How to compare two columns in Microsoft Excel and remove the duplicates
Comparing two columns in Excel and removing duplicate values is a useful task when working with large datasets. By comparing two columns, you can quickly identify matching or non-matching values in different columns of data. Removing duplicate values from these columns helps to eliminate redundancy and ensure data accuracy.
In this tutorial, we will learn how to compare two columns in Microsoft Excel and remove the duplicates. To compare two columns and remove duplicates we can use the Conditional Formatting feature or we can use a combination of multiple formulas i.e. IF, VLOOKUP, etc.
We currently have a dataset with two columns, each containing a list of fruits, but there are some fruits that appear in both columns. We aim to eliminate the duplicates from the first column so that both columns contain only unique fruits.

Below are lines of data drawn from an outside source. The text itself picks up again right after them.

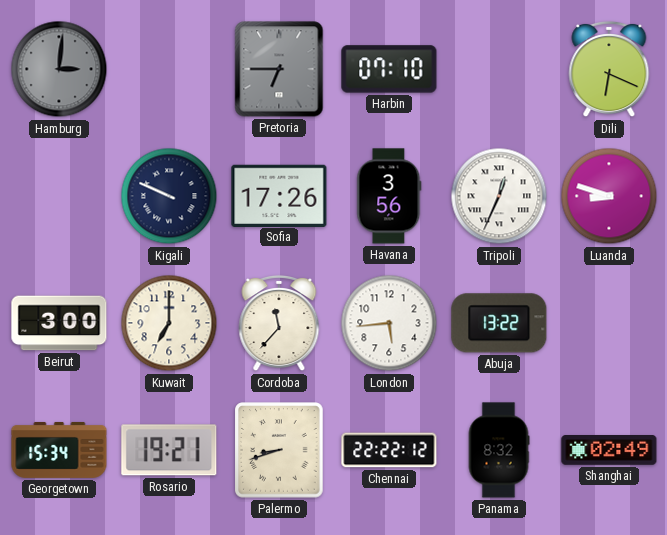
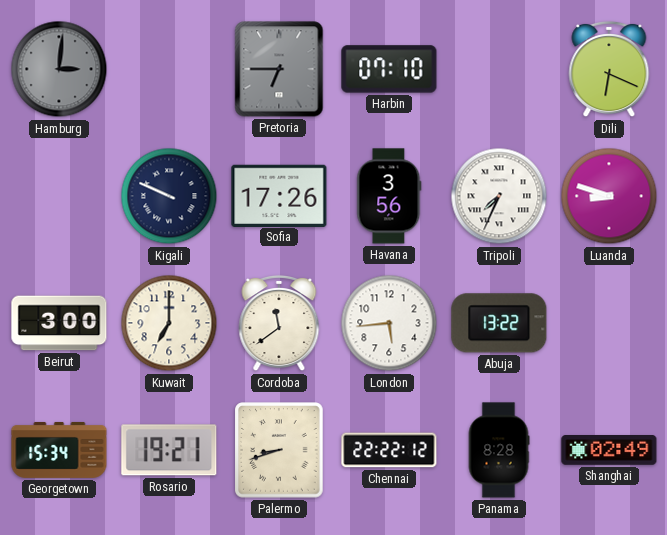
Tripoli: 12:34 -> 7:34
Cordoba: 11:37 -> 11:39
Panama: 8:32 -> 8:28
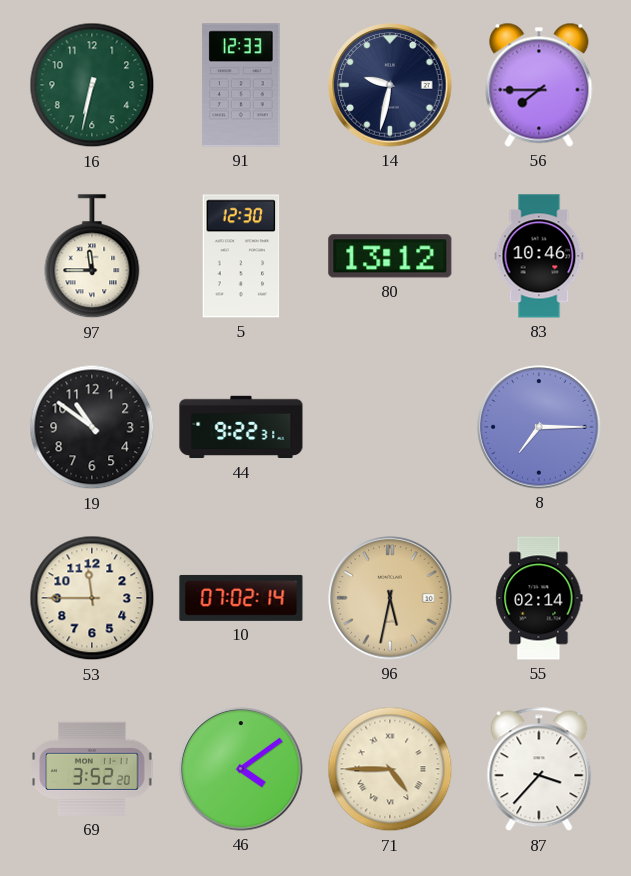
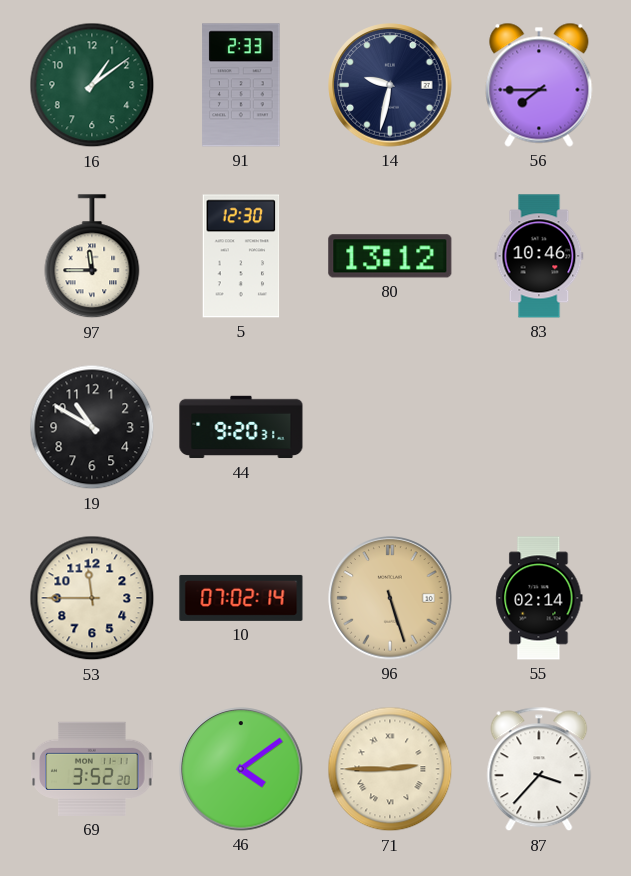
16: 6:32 -> 1:09
91: 12:33 -> 2:33
19: 10:51 -> 10:50
44: 9:22 -> 9:20
8: 7:15 -> none
96: 5:32 -> 5:27
71: 4:45 -> 2:45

Method 1: Using IF, ISNA, and VLOOKUP Function
This method will use a combination of VLOOKUP, ISNA, and IF functions to create a customized formula to find out duplicates. We’ll check all the entries from the first column one by one and check if there exists any duplicate of these entries. If a duplicate is found then it will be labeled as Duplicate otherwise Unique.
Step 1 – Create a Helper Column
- Create a helper column.
- We will use the helper column to filter out the Unique values and will label them as Unique or Duplicate in this column.
Step 2 – Select a Blank Cell and Place an Equals Sign
- Select a blank cell in the helper column.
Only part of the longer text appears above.